Source code for lightning_uq_box.uq_methods.masked_ensemble

# Copyright (c) 2023 lightning-uq-box. All rights reserved.
# Licensed under the Apache License 2.0.

"""Masked Ensemble Model."""

import os
from typing import Any

import torch
import torch.nn as nn
from einops import rearrange, repeat
from lightning.pytorch.cli import LRSchedulerCallable, OptimizerCallable
from torch import Tensor

from lightning_uq_box.models.masked_ensemble.utils import (
    convert_deterministic_to_masked_ensemble,
)

from .base import BaseModule
from .loss_functions import NLL
from .utils import (
    _get_num_outputs,
    default_classification_metrics,
    default_regression_metrics,
    process_classification_prediction,
    process_regression_prediction,
    save_classification_predictions,
    save_regression_predictions,
)



[docs]
class MasksemblesBase(BaseModule):
    """Base class for Masked Ensemble models.

    If you use this model in your work, please cite:

    * https://arxiv.org/abs/2012.08334

    The input from the dataloader will be repeated for each estimator, so
    consider this when defining the batch size regarding memory usage.

    .. versionadded:: 0.2
    """


[docs]
    def __init__(
        self,
        model: nn.Module,
        loss_fn: nn.Module,
        num_estimators: int,
        scale: float,
        optimizer: OptimizerCallable = torch.optim.Adam,
        lr_scheduler: LRSchedulerCallable | None = None,
    ):
        """Initialize Masked Ensemble model.

        Args:
            model: PyTorch model to turn into a Masked Ensemble and train it.
            loss_fn: Loss function.
            num_estimators: The number of estimators (masks) to generate.
            scale: The scale factor for mask generation.

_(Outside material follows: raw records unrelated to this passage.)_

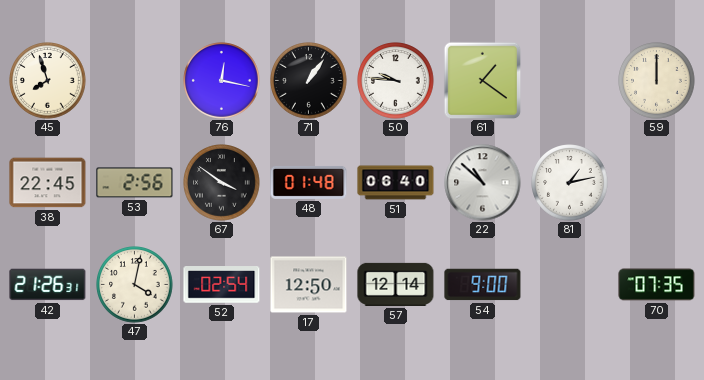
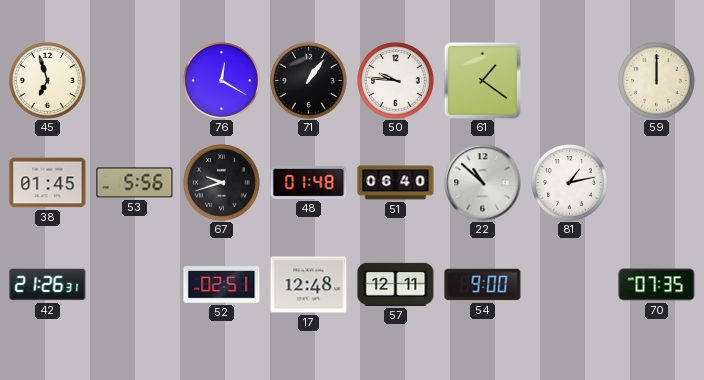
45: 7:57 -> 6:57
76: 12:17 -> 12:20
38: 22:45 -> 01:45
53: 2:56 -> 5:56
67: 3:51 -> 9:42
47: 4:02 -> none
52: 02:54 -> 02:51
17: 12:50 -> 12:48
57: 12:14 -> 12:11
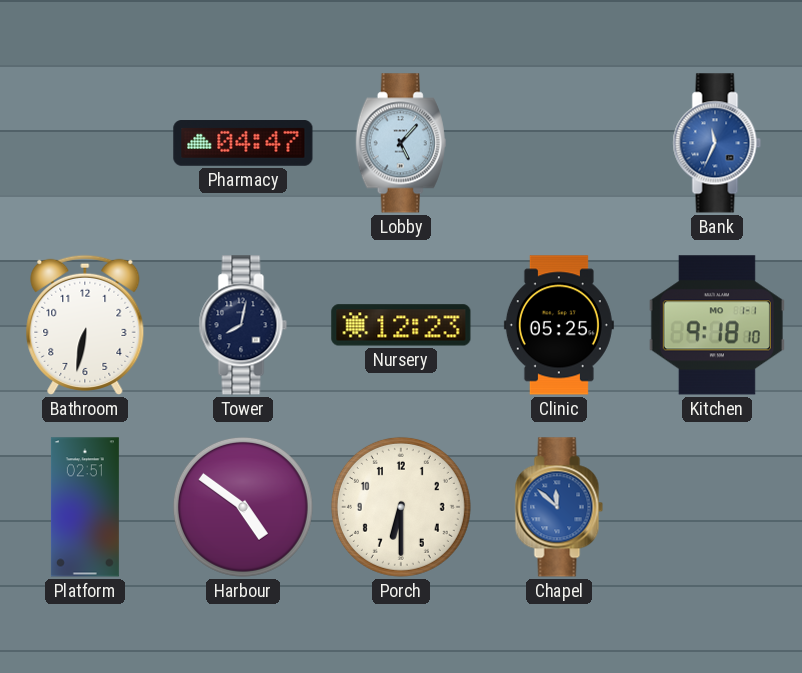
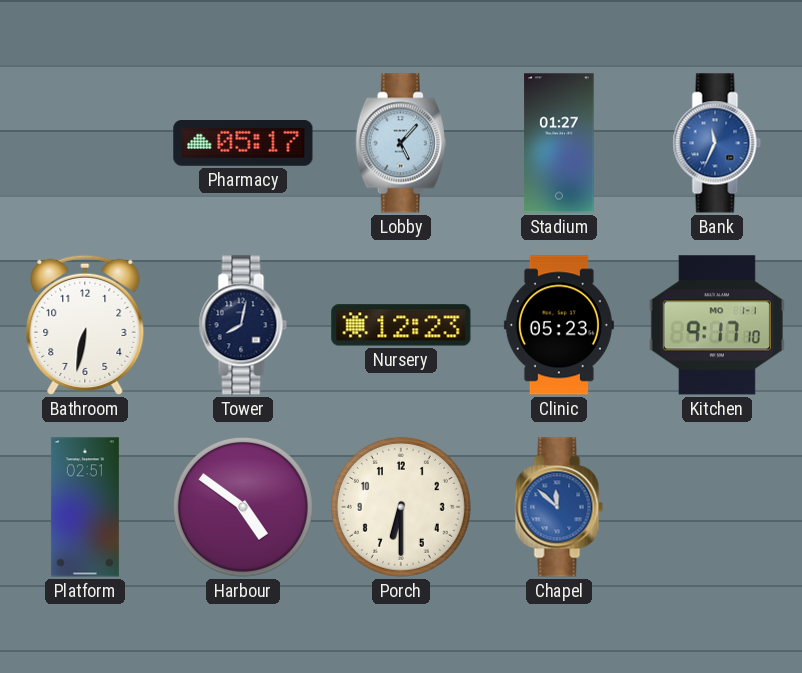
Pharmacy: 04:47 -> 05:17
Stadium: none -> 01:27
Clinic: 05:25 -> 05:23
Kitchen: 9:18 -> 9:17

Muste be a scaler in
                the interval [1, 6].
            optimizer: Optimizer to use.
            lr_scheduler: Learning rate scheduler.
        """
        super().__init__()
        self.num_estimators = num_estimators
        self.scale = scale

        self.loss_fn = loss_fn

        self.optimizer = optimizer
        self.lr_scheduler = lr_scheduler

        self.convert_to_masked_ensemble(model)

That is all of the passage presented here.